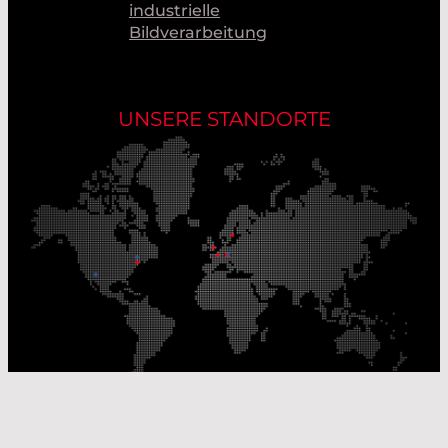
industrielle
Bildverarbeitung
UNSERE STANDORTE
Unsere Produktionsstandorte
Unsere Vertriebsstandorte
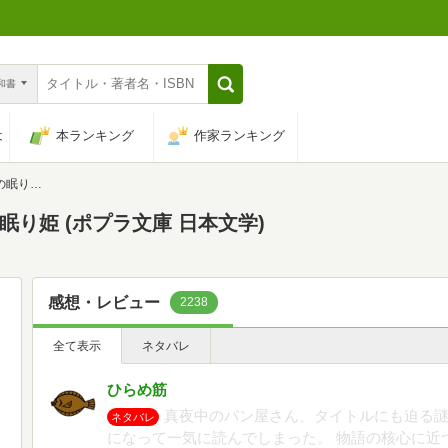
n和書
は
本ランキング
作家ランキング
日本文学)
眠り姫 (ポプラ文庫 日本文学)
感想・レビュー
2238
全て表示
ネタバレ
ひらめ筋
真夜中のパン屋さん、タイトルにも迫る
ネタバレ
になって一気に読んでしまった。 物語の核心に近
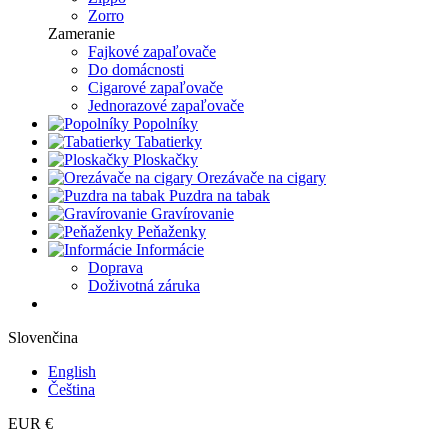
Zorro
Zameranie
Fajkové zapaľovače
Do domácnosti
Cigarové zapaľovače
Jednorazové zapaľovače
Popolníky
Tabatierky
Ploskačky
Orezávače na cigary
Puzdra na tabak
Gravírovanie
Peňaženky
Informácie
Doprava
Doživotná záruka
Slovenčina
English
Čeština
EUR €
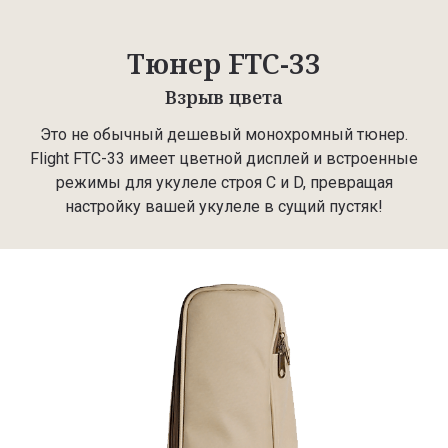
Тюнер FTC-33
Взрыв цвета
Это не обычный дешевый монохромный тюнер.
Flight FTC-33 имеет цветной дисплей и встроенные
режимы для укулеле строя C и D, превращая
настройку вашей укулеле в сущий пустяк!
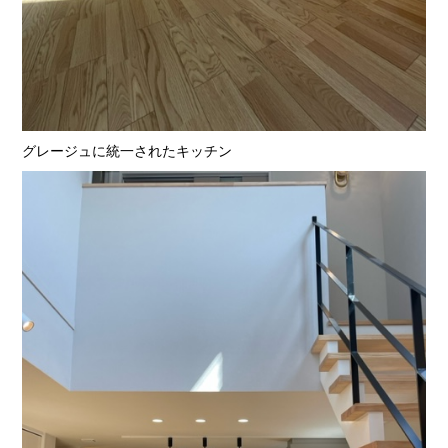
グレージュに統一されたキッチン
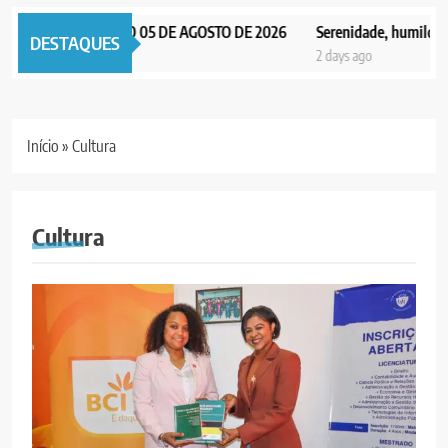
OTICIAS EDIÇÃO 05 DE AGOSTO DE 2026
Serenidade, humildade e int
DESTAQUES
ago
2 days ago
Início
»
Cultura
Cultura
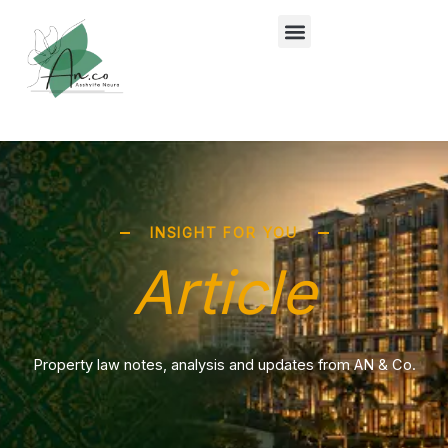
Lewati
ke
konten
INSIGHT FOR YOU
Article
Property law notes, analysis and updates from AN & Co.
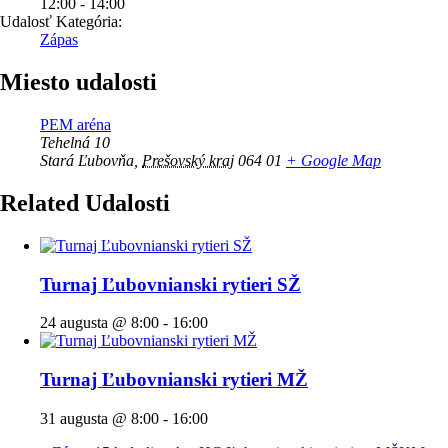
12:00 - 14:00
Udalosť Kategória:
Zápas
Miesto udalosti
PEM aréna
Tehelná 10
Stará Ľubovňa
,
Prešovský kraj
064 01
+ Google Map
Related Udalosti
Turnaj Ľubovnianski rytieri SŽ
24 augusta @ 8:00
-
16:00
Turnaj Ľubovnianski rytieri MŽ
31 augusta @ 8:00
-
16:00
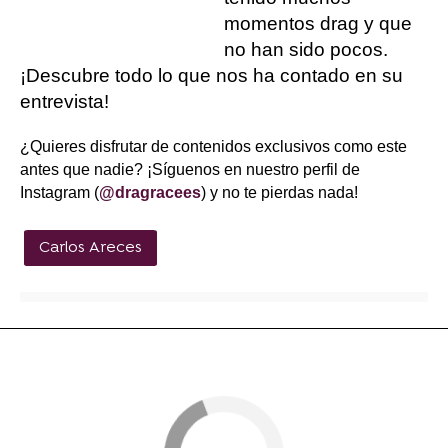
momentos drag y que
no han sido pocos.
¡Descubre todo lo que nos ha contado en su
entrevista!
¿Quieres disfrutar de contenidos exclusivos como este
antes que nadie? ¡Síguenos en nuestro perfil de
Instagram (
@dragracees
) y no te pierdas nada!
Carlos Areces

+++

=== ABOUT THIS EXERCISE ===
Scan the material above for the string "Turnaj". Return each line where it occurs.

=== ANSWER FOR THIS EXERCISE ===
Turnaj Ľubovnianski rytieri SŽ
Turnaj Ľubovnianski rytieri MŽ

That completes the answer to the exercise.